Setting enrollment rate through parameter gamma equals five alongside accrual duration set at thirty-five months produces design under these criteria:
# Survival study design with known accrual rate and accrual duration
nSurv(lambdaC = lambda0, hr = lambda1/lambda0, hr0 = 1,
gamma = 5, R = 35,
ratio = 1, alpha = 0.05, beta = 0.20, sided = 2)
## Fixed design, two-arm trial with time-to-event
## outcome (Lachin and Foulkes, 1986).
## Solving for: Accrual rate
## Hazard ratio H1/H0=0.6/1
## Study duration: T=18
## Accrual duration: 12
## Min. end-of-study follow-up: minfup=6
## Expected events (total, H1): 120.8216
## Expected sample size (total): 346.2062
## Accrual rates:
## Stratum 1
## 0-12 28.8505
## Control event rates (H1):
## Stratum 1
## 0-Inf 0.0462
## Censoring rates:
## Stratum 1
## 0-Inf 0
## Power: 100*(1-beta)=80%
## Type I error (1-sided): 100*alpha=5%
## Equal randomization: ratio=1
Note that the expected number of events is virtually the same as in the previous cases.
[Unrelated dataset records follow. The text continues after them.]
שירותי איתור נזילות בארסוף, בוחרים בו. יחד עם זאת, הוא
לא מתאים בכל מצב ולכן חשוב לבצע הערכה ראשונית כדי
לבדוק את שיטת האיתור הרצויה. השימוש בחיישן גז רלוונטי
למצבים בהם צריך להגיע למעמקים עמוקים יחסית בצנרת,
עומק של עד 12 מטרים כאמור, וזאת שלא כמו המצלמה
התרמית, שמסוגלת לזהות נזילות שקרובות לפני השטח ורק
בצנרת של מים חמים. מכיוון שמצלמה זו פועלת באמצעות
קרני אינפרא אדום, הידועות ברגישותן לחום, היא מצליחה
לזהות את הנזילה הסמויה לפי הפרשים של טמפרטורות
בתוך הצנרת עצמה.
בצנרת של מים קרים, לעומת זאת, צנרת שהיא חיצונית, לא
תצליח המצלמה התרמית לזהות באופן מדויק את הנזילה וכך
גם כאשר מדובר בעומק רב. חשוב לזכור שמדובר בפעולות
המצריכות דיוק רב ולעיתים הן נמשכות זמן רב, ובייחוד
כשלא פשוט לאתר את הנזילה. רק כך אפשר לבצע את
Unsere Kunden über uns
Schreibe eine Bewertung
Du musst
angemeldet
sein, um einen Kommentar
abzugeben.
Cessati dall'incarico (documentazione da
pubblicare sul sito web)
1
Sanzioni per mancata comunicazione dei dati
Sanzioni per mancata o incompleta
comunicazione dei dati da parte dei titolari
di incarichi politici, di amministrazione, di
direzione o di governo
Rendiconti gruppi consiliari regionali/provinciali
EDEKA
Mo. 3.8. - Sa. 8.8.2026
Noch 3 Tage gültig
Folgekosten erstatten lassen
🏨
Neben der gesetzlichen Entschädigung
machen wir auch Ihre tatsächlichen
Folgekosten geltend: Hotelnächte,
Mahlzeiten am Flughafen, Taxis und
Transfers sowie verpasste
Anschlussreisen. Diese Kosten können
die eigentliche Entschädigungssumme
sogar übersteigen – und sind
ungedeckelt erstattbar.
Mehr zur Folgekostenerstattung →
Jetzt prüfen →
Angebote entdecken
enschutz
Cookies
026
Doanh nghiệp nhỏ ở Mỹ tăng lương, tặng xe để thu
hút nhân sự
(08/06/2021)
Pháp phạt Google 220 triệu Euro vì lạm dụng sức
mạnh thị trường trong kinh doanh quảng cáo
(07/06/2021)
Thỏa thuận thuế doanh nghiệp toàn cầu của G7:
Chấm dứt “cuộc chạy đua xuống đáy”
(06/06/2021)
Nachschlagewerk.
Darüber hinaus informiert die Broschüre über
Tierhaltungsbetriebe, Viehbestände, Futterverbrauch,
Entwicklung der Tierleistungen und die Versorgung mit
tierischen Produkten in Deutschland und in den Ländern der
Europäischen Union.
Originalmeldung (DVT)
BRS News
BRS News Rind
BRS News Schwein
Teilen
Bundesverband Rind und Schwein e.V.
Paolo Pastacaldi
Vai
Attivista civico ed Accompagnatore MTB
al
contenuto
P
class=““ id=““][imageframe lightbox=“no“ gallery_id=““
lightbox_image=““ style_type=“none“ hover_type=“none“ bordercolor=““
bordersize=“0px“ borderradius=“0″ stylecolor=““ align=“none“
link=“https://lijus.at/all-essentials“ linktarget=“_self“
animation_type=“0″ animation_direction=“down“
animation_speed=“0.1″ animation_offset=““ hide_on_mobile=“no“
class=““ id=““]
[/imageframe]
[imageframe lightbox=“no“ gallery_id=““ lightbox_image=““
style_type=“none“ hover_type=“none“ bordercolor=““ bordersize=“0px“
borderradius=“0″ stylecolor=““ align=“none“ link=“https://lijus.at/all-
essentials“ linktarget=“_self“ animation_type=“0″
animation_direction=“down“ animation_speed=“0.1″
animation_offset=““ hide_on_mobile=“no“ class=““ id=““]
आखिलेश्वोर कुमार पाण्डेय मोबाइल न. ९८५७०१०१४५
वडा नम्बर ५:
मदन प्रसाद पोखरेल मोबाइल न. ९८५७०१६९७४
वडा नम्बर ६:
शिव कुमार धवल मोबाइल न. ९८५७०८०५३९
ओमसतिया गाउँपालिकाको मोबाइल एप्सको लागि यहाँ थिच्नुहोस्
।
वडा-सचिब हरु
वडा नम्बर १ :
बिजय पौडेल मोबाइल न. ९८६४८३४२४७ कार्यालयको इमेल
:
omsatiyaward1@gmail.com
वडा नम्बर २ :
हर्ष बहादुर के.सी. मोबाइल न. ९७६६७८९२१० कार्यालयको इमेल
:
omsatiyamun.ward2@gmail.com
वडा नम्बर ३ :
We need n=175 subjects and the additional follow-up time required is approximately 16.5 months.
On the following graph, we see that for a given recruitment duration of 5 months, as the follow up period increases the sample size decreases, and eventually converges to the expected number of events:
# Increase follow up from 5 up to 100 months
fp = seq(5, 100, by = 0.5)
n = rep(NA, length(fp))
ar = rep(NA, length(fp))
for (i in 1:length(fp)) {
x = nSurv(lambdaC = lambda0, hr = lambda1/lambda0, hr0 = 1,
R = 5, minfup = fp[i], T = 5 + fp[i],
ratio = 1, alpha = 0.05, beta = 0.20, sided = 2)
n[i] = x$n
ar[i] = x$gamma
}
plot(fp, n, ylim = c(80,510), yaxt = "n", ylab = "Sample size",
xlab = "Follow up (months)", type = "l")
axis(2, at = c(100,120,200,300,400,500), las = 1)
abline(h = 119, col = "red")
text(18, 130, "Expected events")
Sample size as the length of follow-up is extended.